As indicated in the subject line, I'm trying to test the poisson regression model by seeing if it can recover the correct parameters:
'''
from scipy.stats import poisson
from statsmodels.discrete.discrete_model import Poisson
def poisson_sample(x,coef=[2,.02,.06]):
return(poisson.rvs(coef[0] + coef[1]*x['A']+coef[2]*x['B']))
test_df = pd.DataFrame({"A":np.random.normal(size=10000),"B":np.random.normal(size=10000),"C":np.ones(10000)})
test_df['val'] = test_df.apply(poisson_sample,axis=1)

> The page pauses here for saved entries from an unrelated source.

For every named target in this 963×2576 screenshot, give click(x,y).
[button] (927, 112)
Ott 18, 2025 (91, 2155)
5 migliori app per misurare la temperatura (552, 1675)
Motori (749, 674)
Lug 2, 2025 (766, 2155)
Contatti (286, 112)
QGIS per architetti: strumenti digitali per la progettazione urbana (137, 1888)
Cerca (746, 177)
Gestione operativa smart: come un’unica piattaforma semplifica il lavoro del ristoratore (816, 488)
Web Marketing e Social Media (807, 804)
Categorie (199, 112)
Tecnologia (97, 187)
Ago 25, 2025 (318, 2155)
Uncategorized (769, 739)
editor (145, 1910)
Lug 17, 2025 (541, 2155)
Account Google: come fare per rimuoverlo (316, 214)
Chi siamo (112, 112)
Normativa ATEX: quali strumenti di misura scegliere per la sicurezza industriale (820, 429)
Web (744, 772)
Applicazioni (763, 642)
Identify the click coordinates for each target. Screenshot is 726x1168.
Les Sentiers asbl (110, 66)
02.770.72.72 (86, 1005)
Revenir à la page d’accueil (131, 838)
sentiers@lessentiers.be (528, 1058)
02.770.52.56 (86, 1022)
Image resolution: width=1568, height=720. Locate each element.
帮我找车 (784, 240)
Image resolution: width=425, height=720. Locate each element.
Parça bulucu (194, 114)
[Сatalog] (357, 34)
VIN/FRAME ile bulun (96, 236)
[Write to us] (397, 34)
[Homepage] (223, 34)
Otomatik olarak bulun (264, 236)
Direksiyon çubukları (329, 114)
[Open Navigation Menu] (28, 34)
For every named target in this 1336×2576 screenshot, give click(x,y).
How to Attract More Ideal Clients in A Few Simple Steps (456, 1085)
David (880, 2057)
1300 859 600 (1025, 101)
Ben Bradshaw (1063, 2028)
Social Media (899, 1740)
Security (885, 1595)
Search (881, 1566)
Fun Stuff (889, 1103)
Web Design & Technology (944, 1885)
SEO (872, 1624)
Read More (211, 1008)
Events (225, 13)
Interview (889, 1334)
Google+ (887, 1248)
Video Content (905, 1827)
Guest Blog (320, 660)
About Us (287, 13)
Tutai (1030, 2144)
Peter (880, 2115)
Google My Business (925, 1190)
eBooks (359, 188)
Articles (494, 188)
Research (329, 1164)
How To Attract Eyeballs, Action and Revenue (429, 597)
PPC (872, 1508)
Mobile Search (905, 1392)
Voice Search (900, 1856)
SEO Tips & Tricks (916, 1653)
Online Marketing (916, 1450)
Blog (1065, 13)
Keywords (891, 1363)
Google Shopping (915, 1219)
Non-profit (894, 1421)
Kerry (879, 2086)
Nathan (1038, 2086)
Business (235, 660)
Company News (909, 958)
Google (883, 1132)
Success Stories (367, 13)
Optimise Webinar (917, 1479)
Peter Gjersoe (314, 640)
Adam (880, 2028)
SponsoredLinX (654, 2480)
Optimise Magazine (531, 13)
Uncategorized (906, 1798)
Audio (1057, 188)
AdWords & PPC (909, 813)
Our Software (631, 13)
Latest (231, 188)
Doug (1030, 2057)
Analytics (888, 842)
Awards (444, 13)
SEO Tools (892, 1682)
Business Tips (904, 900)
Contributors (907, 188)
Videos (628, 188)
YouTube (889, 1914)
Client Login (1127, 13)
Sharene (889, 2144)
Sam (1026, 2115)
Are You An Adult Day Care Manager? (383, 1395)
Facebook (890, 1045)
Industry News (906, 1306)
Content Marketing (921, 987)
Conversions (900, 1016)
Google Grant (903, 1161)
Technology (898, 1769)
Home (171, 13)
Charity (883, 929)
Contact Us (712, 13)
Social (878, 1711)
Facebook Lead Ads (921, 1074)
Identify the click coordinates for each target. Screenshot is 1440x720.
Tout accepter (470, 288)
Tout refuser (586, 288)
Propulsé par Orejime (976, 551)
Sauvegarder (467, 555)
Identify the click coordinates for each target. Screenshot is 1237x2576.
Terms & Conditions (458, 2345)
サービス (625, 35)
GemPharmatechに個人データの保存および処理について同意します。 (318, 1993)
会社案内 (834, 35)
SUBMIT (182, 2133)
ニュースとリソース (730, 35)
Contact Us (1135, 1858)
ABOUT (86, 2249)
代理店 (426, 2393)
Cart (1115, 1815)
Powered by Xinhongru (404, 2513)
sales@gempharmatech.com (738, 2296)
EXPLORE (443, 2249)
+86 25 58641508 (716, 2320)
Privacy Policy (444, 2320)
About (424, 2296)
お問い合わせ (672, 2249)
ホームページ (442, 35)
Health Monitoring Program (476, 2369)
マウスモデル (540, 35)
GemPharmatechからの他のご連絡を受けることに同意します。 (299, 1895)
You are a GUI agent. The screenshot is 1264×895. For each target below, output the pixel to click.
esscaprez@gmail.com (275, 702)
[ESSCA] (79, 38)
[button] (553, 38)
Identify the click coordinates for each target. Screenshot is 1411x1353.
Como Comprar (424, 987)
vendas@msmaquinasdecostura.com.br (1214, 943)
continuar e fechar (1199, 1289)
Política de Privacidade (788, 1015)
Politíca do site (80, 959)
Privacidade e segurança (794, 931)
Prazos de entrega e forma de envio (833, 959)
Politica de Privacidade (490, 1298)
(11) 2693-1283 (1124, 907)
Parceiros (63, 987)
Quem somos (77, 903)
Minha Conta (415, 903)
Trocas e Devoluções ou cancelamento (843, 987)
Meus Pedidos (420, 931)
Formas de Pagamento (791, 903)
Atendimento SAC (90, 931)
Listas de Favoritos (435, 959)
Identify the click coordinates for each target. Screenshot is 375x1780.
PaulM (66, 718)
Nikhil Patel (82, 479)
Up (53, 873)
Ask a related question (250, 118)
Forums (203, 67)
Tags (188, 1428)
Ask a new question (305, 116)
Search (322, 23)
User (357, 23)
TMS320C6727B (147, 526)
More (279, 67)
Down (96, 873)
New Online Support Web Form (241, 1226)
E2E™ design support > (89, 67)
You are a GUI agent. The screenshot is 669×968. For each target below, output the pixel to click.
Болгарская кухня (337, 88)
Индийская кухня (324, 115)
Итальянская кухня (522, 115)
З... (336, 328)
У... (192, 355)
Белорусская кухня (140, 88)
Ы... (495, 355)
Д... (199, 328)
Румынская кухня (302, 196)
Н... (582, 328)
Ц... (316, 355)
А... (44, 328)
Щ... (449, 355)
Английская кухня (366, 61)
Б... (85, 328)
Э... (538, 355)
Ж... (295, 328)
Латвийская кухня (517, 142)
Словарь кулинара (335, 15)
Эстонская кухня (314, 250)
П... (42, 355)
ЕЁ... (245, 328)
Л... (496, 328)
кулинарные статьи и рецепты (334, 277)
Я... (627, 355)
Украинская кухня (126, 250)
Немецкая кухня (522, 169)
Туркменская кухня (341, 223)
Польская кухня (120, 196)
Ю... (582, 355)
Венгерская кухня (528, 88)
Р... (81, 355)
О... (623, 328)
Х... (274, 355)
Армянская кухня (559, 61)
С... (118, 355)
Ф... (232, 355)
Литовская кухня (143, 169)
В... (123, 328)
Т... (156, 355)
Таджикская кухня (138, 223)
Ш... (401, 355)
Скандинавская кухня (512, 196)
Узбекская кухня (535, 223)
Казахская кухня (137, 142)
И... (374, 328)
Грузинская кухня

model = Poisson(test_df['val'],test_df[['C','A','B']])
result = model.fit()
test_df['val_comparison'] = test_df.apply(lambda x:exponential_function(x,result.params),axis=1)
'''
I expect result.params to be approximately equal to [2,.02,.06]; instead, I get [.68,.018,.05]. The values generated from a those parameters (val_comparison) don't resemble the original independent
variable at all. Using result.model.score on both sets of params indicates the gradient of the latter is near zero, as one would expect at the end of optimization,while the gradient at the actual
parameter values is enormous: [-181253.37971073 -10661.46990424 -1820.99983089].
Am I simulating the underlying distribution incorrectly, or misunderstanding something about the api? Any advice on what might be going wrong would be greatly appreciated.